Repeat exactly the lines running from the first line of the data to the line containing "All collections (528, 1561)", both ends included, and nothing else; drop the pictures.

Stored data
▽

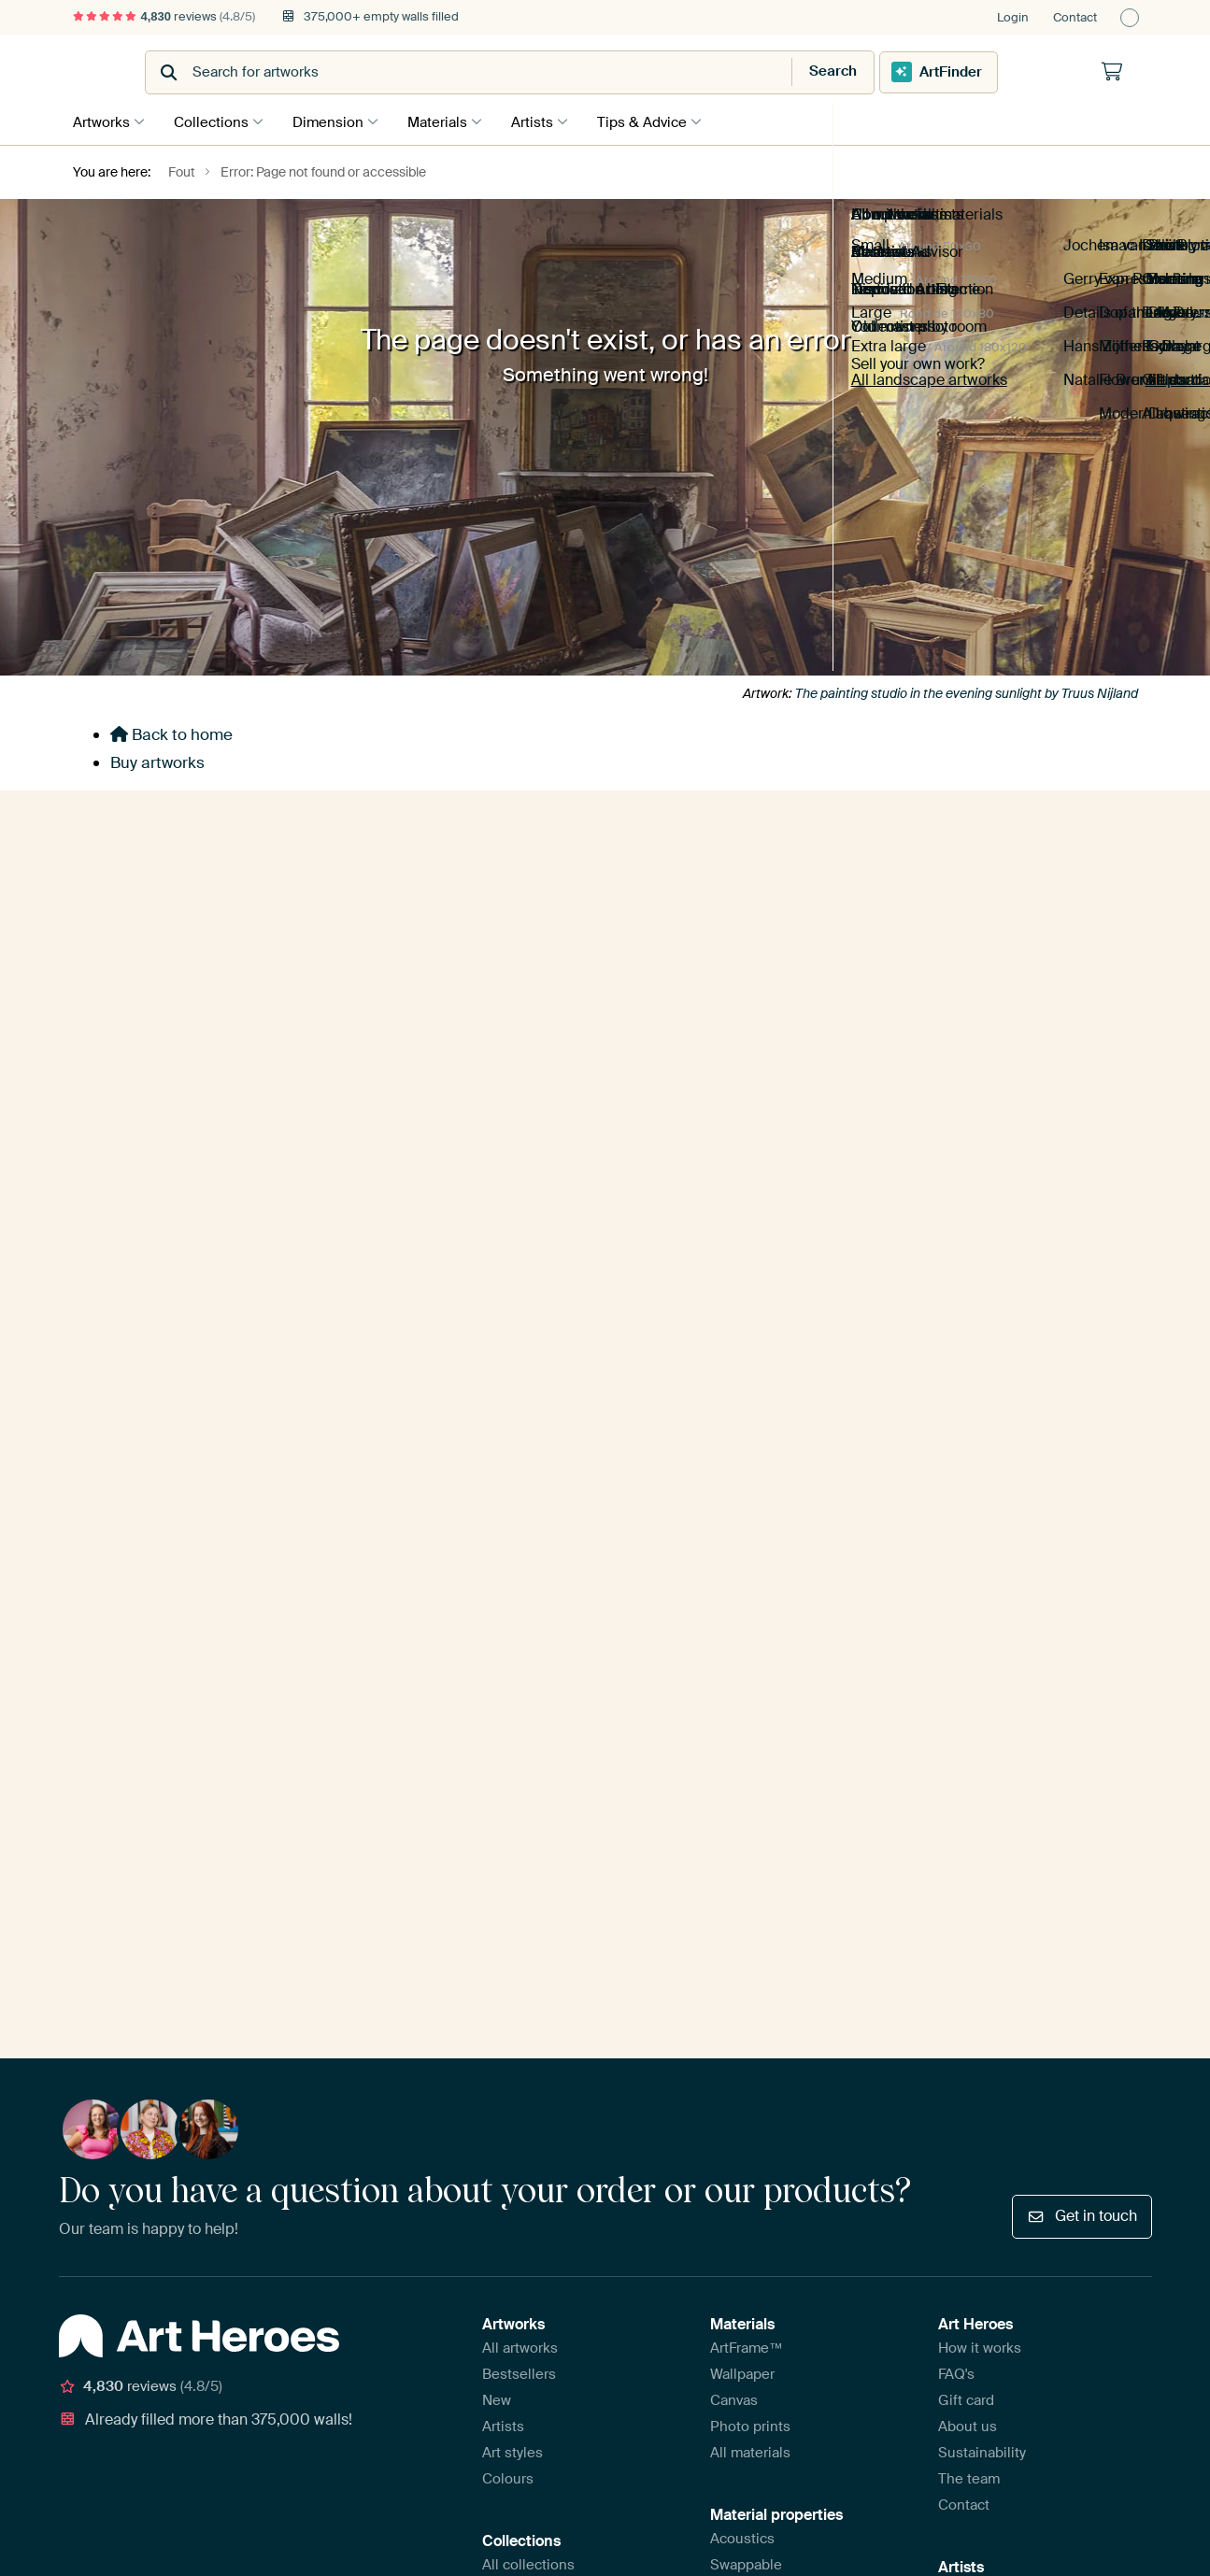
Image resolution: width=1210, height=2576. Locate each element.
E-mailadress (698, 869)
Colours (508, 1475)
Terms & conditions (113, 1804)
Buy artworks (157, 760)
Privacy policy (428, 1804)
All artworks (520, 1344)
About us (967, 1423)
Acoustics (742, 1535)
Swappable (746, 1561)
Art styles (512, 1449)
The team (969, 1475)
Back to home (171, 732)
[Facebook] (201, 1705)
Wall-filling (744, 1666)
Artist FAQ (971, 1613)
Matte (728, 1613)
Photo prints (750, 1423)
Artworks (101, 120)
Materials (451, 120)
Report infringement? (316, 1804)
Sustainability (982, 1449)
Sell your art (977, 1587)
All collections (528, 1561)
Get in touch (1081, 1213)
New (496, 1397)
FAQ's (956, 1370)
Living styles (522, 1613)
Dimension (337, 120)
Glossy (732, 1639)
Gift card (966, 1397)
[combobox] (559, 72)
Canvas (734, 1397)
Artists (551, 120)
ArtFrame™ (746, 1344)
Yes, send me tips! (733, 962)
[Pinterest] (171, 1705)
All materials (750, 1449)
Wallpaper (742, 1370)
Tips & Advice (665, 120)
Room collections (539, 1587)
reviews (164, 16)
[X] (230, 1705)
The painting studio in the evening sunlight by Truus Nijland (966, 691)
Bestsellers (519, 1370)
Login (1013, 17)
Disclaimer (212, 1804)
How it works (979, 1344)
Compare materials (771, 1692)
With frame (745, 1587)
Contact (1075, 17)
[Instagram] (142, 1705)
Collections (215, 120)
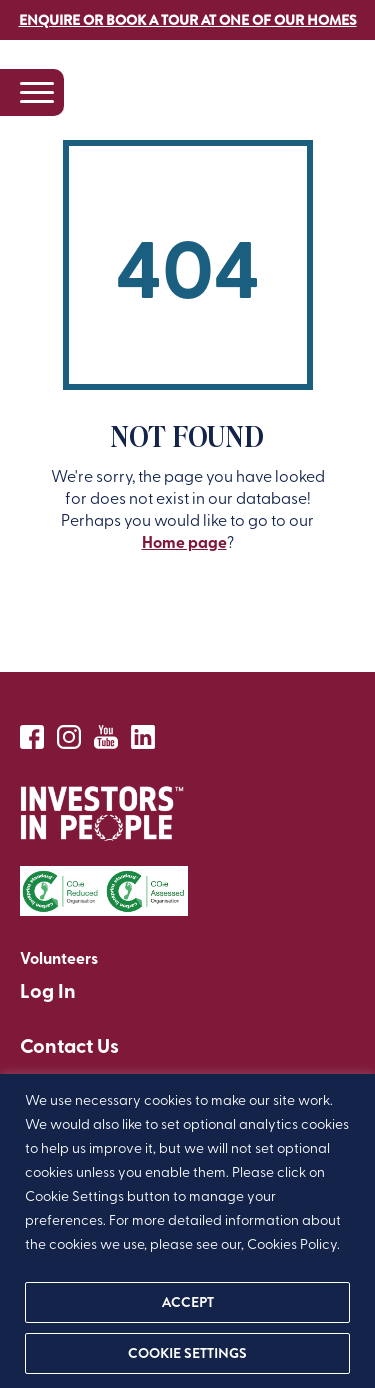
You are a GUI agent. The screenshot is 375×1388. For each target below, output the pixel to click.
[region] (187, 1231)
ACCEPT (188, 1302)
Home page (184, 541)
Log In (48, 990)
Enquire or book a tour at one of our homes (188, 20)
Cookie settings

△

# Completed exercise:
Image resolution: width=1210, height=2576. Locate each element.
E-mailadress (698, 869)
Colours (508, 1475)
Terms & conditions (113, 1804)
Buy artworks (157, 760)
Privacy policy (428, 1804)
All artworks (520, 1344)
About us (967, 1423)
Acoustics (742, 1535)
Swappable (746, 1561)
Art styles (512, 1449)
The team (969, 1475)
Back to home (171, 732)
[Facebook] (201, 1705)
Wall-filling (744, 1666)
Artist FAQ (971, 1613)
Matte (728, 1613)
Photo prints (750, 1423)
Artworks (101, 120)
Materials (451, 120)
Report infringement? (316, 1804)
Sustainability (982, 1449)
Sell your art (977, 1587)
All collections (528, 1561)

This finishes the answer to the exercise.